- **WHAT IS REQUIRED**: In the entries below, print exactly the lines from the first through the one with "Small (Express) system", both included, and none of the pictures.

---------- EXTRACTED MATERIAL ----------

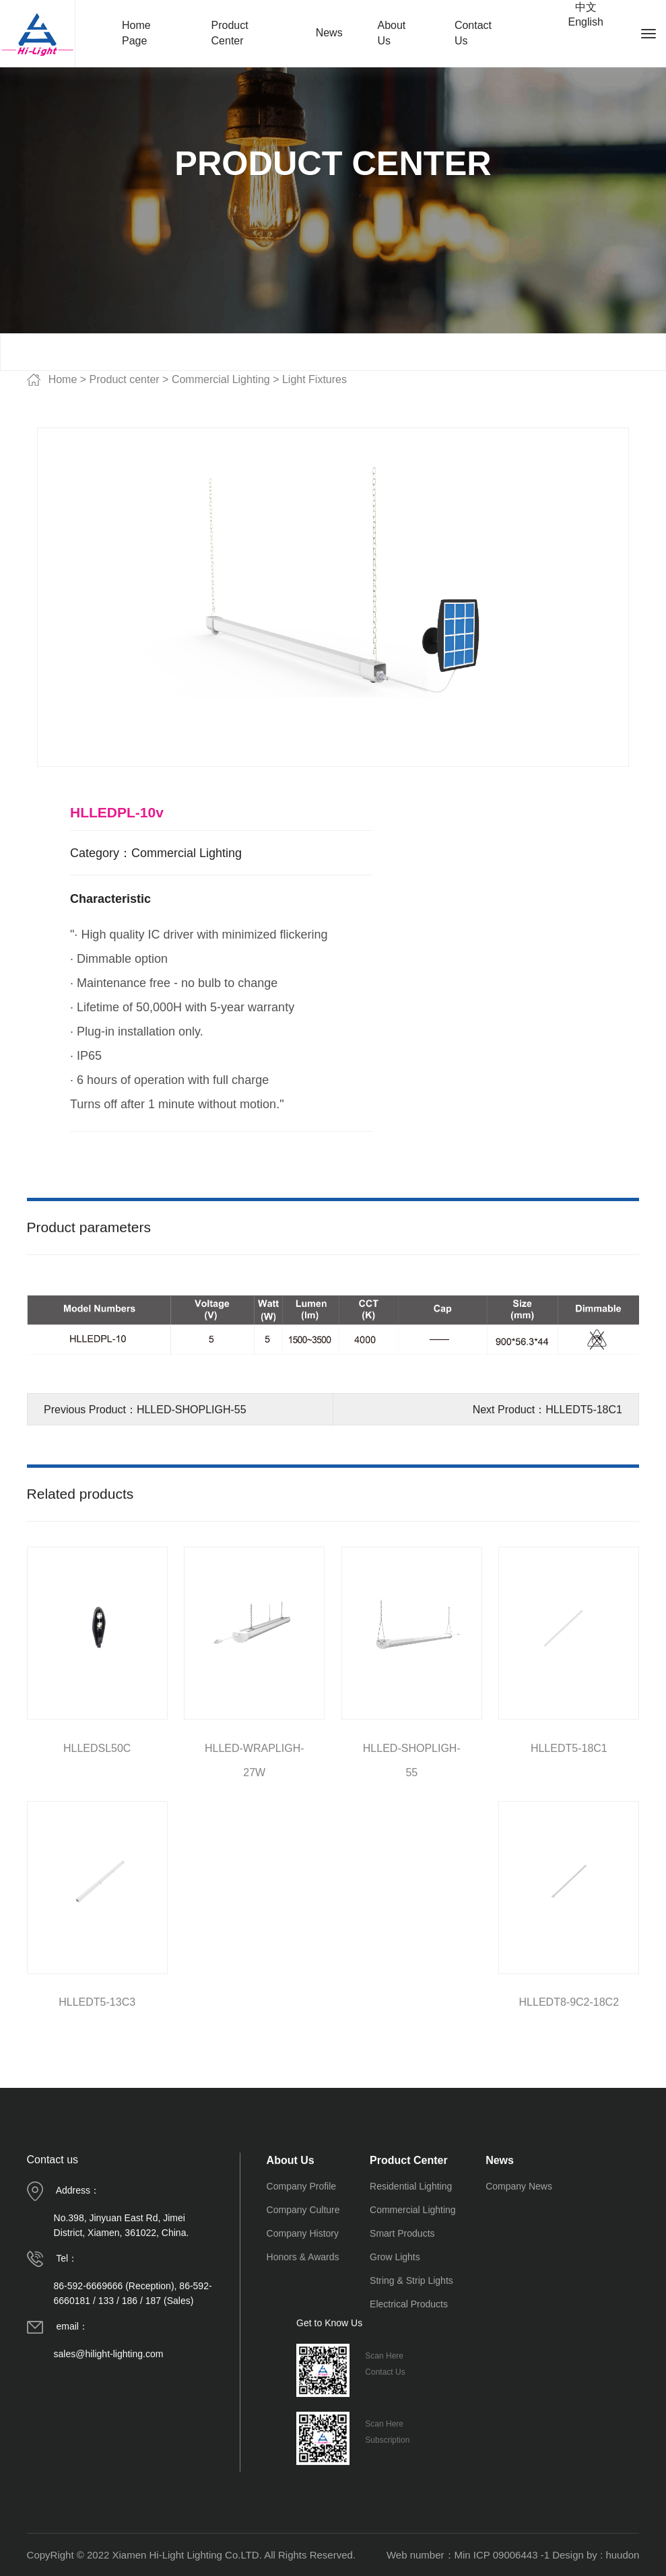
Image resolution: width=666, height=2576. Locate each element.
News (329, 32)
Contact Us (473, 33)
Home (62, 379)
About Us (391, 33)
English (585, 22)
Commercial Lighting (222, 379)
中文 (586, 7)
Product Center (229, 33)
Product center (125, 379)
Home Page (136, 33)
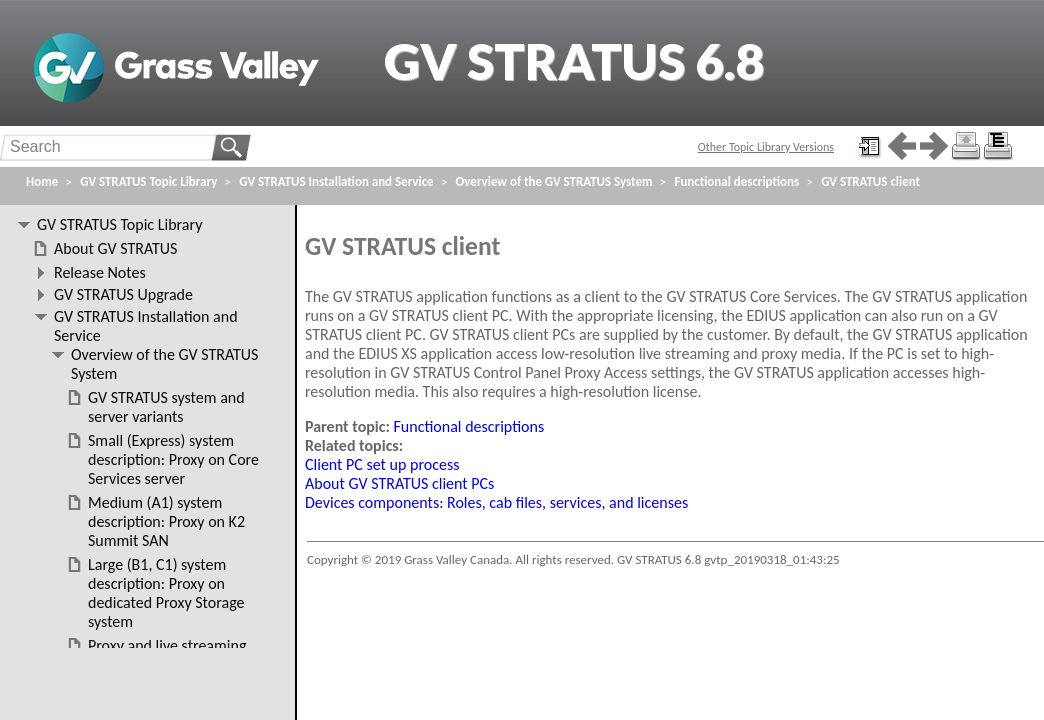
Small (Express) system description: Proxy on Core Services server (173, 459)
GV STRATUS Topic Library (148, 181)
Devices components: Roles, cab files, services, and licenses (496, 502)
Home (42, 181)
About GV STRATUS (115, 248)
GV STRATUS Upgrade (123, 294)
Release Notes (100, 272)
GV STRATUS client (870, 181)
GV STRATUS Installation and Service (336, 181)
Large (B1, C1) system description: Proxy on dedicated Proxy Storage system (166, 593)
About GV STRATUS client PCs (399, 483)
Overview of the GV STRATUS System (554, 181)
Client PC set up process (382, 464)
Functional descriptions (469, 426)
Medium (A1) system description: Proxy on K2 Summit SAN (166, 521)
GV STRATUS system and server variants (166, 407)
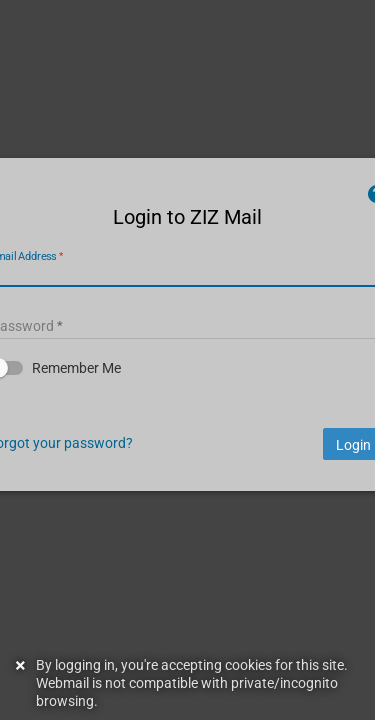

----------

- **ANSWER BELOW**:
Image resolution: width=666, height=2576. Locate each element.
News (329, 32)
Contact Us (473, 33)
Home (62, 379)
About Us (391, 33)
English (585, 22)
Commercial Lighting (222, 379)
中文 (586, 7)
Product Center (229, 33)
Product center (125, 379)
Home Page (136, 33)
Small (Express) system description: Proxy on Core Services server (173, 459)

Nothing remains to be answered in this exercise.